GitHub Audit Snippets

Summary

It blows my mind that I couldn’t already find this in a library somewhere. Enterprises need a way to:

Tail audit logs (users are added/commits are made/plugins are authorized)
Get the corporate email of a github user within the org

Github Audit Log Tailer

The functions below allow you to use a scheduled job to tail Github audit logs.

REST API info is here

They really should put the warnings before the spells

You’ll need an OAuth token with the admin:org scope
These recursive functions aren’t designed for large orgs; if you wanted to get this production ready:
- Create a generator instead
- Use async.io to process each page instead of concatenating them all together
- Add logic to monitor API limits and react to rate-limit throttling

A helper for generating query urls

You’ll need a few uri parameters on your first query. Subsequent queries use the url provided in the Link header. Provide start_date as a string YYYY-mm-dd

?phrase : Allows you to filter using Github query language
created : Only grab logs since $DATE
order : Set to ascending (so we start with the oldest logs)
per_page : 100 is the max, default is 30
include : Set to all, ensures we grab web (add user) and git events (git commit)

def gen_url(org, start_date):
    url_base = 'https://api.github.com/orgs/{org_name}/audit-log'.format(org_name=org)
    url_tail = '?phrase=created:>={yyyy_mm_dd}&order=asc&per_page=100&include=all'.format(yyyy_mm_dd = start_date)
    return url_base + url_tail

Set some variables via environs

I like to store things like this in my keychain and load them as environs via .bash_profile. Here’s a neat gist by Bryan Hatfield to make it easy.

username = os.environ.get("GITHUB_USERNAME")
github_pass = os.environ.get("GITHUB_LOG_TOKEN")
org = os.environ.get("GITHUB_ORG")
auth = requests.auth.HTTPBasicAuth(username, github_pass)

Paging the Github REST API

Github uses the Link header to track pages… here’s a function that pulls out the next_url

def get_next(link_header):
    sanitized = link_header.replace('"', "").replace("rel=", "").replace(" ", "")
    links = dict(x.split(";")[::-1] for x in sanitized.split(","))
    return links.get("next")

Get the logs

I’m returning the cursor as well as the log_data. Persisting the cursor would allow you to pickup where you left off on subsequent queries and REDUCES (but does not eliminate) duplicates.
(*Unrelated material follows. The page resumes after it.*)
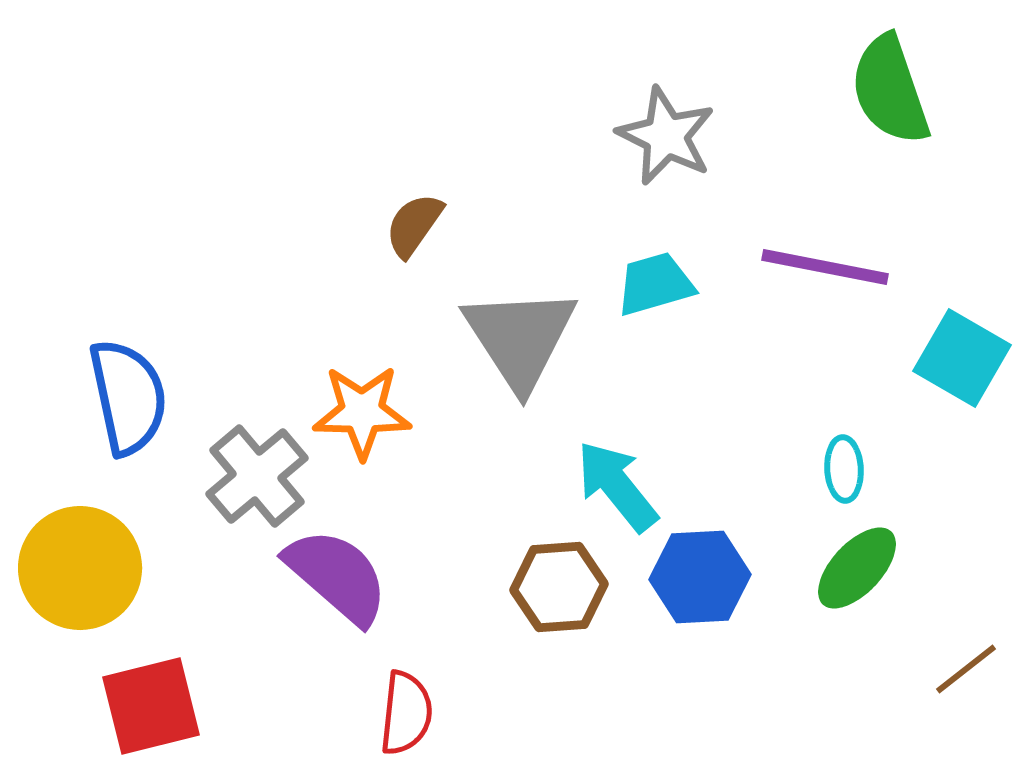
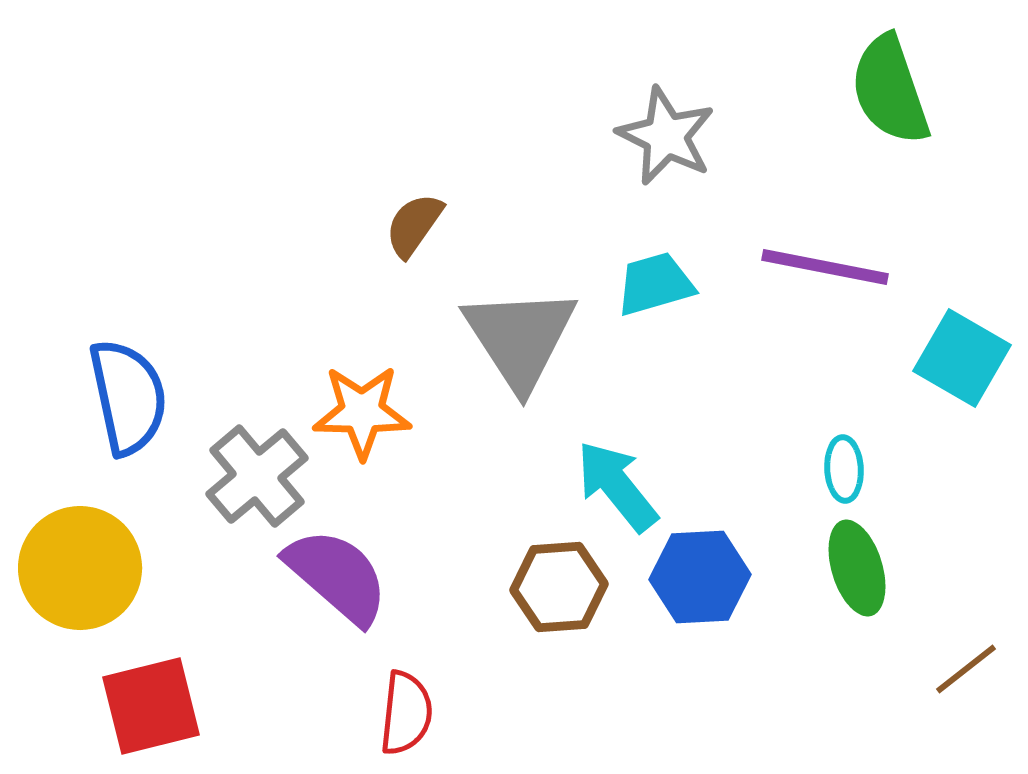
green ellipse: rotated 60 degrees counterclockwise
def get_logs(auth, url, log_data=None):
    if log_data is None:
        log_data = []
    url = url.rstrip(">").lstrip("<")
    ans = requests.get(url, auth=auth)
    next_url = get_next(ans.headers.get("Link"))
    log_data.extend(ans.json())
    if next_url is not None:
        get_logs(auth, next_url, log_data)

    results = {"cursor": url, "data": log_data}
    return results

Get corporate email for Github organization users

I don’t want to email hashtagcyber@gmail.com when a bug gets found; I want to cut a ticket for hashtagcyber@dayjob.com. To do this, I need a valid mapping of github users <> corporate email. If the organization uses SAML, I can use the GraphQL endpoint to retreive this mapping.

Notes:

People who aren’t using SSO won’t have a mapping
No one knows if this works without SCIM Issue
See notes in the Audit Log Tailer about making this production ready

Pretty Graph Queries (are long)

These two queries allow us to page using nodes.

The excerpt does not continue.